Task goal »
Exact repetition, pictures omitted: give every record below again.

Page-level text extractions
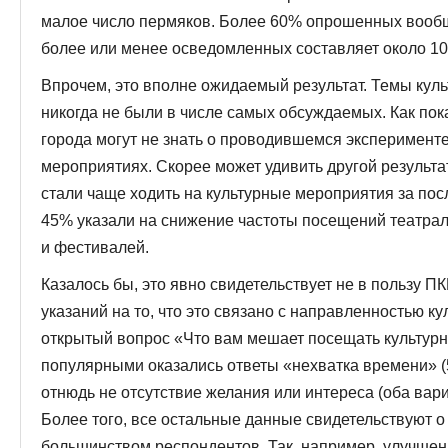
малое число пермяков. Более 60% опрошенных вообщ
более или менее осведомленных составляет около 1
Впрочем, это вполне ожидаемый результат. Темы культ
никогда не были в числе самых обсуждаемых. Как по
города могут не знать о проводившемся эксперимент
мероприятиях. Скорее может удивить другой результа
стали чаще ходить на культурные мероприятия за посл
45% указали на снижение частоты посещений театрал
и фестивалей.
Казалось бы, это явно свидетельствует не в пользу ПК
указаний на то, что это связано с направленностью ку
открытый вопрос «Что вам мешает посещать культур
популярными оказались ответы «нехватка времени» (5
отнюдь не отсутствие желания или интереса (оба вар
Более того, все остальные данные свидетельствуют о
большинством респондентов. Так, например, улучшени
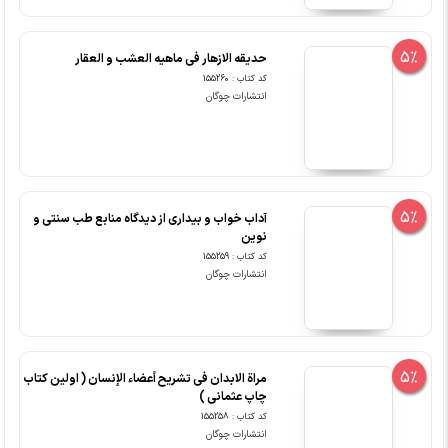
5%
حدیقه الازهار فی ماهیه العشب و العقار
کد کتاب : 155260
انتشارات چوگان
5%
آداب خواب و بیداری از دیدگاه منابع طب سنتی و
نوین
کد کتاب : 155259
انتشارات چوگان
5%
مراة الابدان فی تشریح أعضاء الإنسان ( اولین کتاب
چاپ عثمانی )
کد کتاب : 155258
انتشارات چوگان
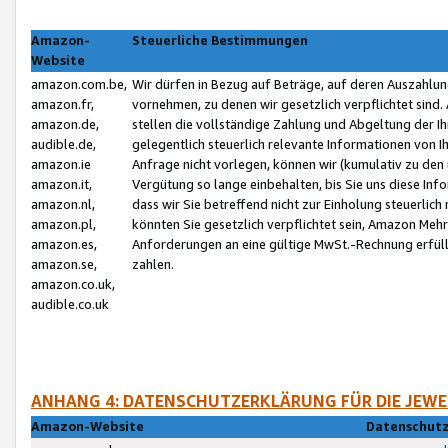
Amazon-
Steuerliche Bestimmungen
Website
amazon.com.be,
Wir dürfen in Bezug auf Beträge, auf deren Auszahlun
amazon.fr,
vornehmen, zu denen wir gesetzlich verpflichtet sind
amazon.de,
stellen die vollständige Zahlung und Abgeltung der 
audible.de,
gelegentlich steuerlich relevante Informationen von I
amazon.ie
Anfrage nicht vorlegen, können wir (kumulativ zu de
amazon.it,
Vergütung so lange einbehalten, bis Sie uns diese Inf
amazon.nl,
dass wir Sie betreffend nicht zur Einholung steuerlich 
amazon.pl,
könnten Sie gesetzlich verpflichtet sein, Amazon Meh
amazon.es,
Anforderungen an eine gültige MwSt.-Rechnung erfüllt
amazon.se,
zahlen.
amazon.co.uk,
audible.co.uk
ANHANG 4: DATENSCHUTZERKLÄRUNG FÜR DIE JEWE
Amazon-Website
Datenschutz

Solution to this task »
малое число пермяков. Более 60% опрошенных вообщ
более или менее осведомленных составляет около 1
Впрочем, это вполне ожидаемый результат. Темы культ
никогда не были в числе самых обсуждаемых. Как по
города могут не знать о проводившемся эксперимент
мероприятиях. Скорее может удивить другой результа
стали чаще ходить на культурные мероприятия за посл
45% указали на снижение частоты посещений театрал
и фестивалей.
Казалось бы, это явно свидетельствует не в пользу ПК
указаний на то, что это связано с направленностью ку
открытый вопрос «Что вам мешает посещать культур
популярными оказались ответы «нехватка времени» (5
отнюдь не отсутствие желания или интереса (оба вар
Более того, все остальные данные свидетельствуют о
большинством респондентов. Так, например, улучшени
5%
حدیقه الازهار فی ماهیه العشب و العقار
کد کتاب : 155260
انتشارات چوگان
5%
آداب خواب و بیداری از دیدگاه منابع طب سنتی و
نوین
کد کتاب : 155259
انتشارات چوگان
5%
مراة الابدان فی تشریح أعضاء الإنسان ( اولین کتاب
چاپ عثمانی )
کد کتاب : 155258
انتشارات چوگان
Amazon-
Steuerliche Bestimmungen
Website
amazon.com.be,
Wir dürfen in Bezug auf Beträge, auf deren Auszahlun
amazon.fr,
vornehmen, zu denen wir gesetzlich verpflichtet sind
amazon.de,
stellen die vollständige Zahlung und Abgeltung der 
audible.de,
gelegentlich steuerlich relevante Informationen von I
amazon.ie
Anfrage nicht vorlegen, können wir (kumulativ zu de
amazon.it,
Vergütung so lange einbehalten, bis Sie uns diese Inf
amazon.nl,
dass wir Sie betreffend nicht zur Einholung steuerlich 
amazon.pl,
könnten Sie gesetzlich verpflichtet sein, Amazon Meh
amazon.es,
Anforderungen an eine gültige MwSt.-Rechnung erfüllt
amazon.se,
zahlen.
amazon.co.uk,
audible.co.uk
ANHANG 4: DATENSCHUTZERKLÄRUNG FÜR DIE JEWE
Amazon-Website
Datenschutz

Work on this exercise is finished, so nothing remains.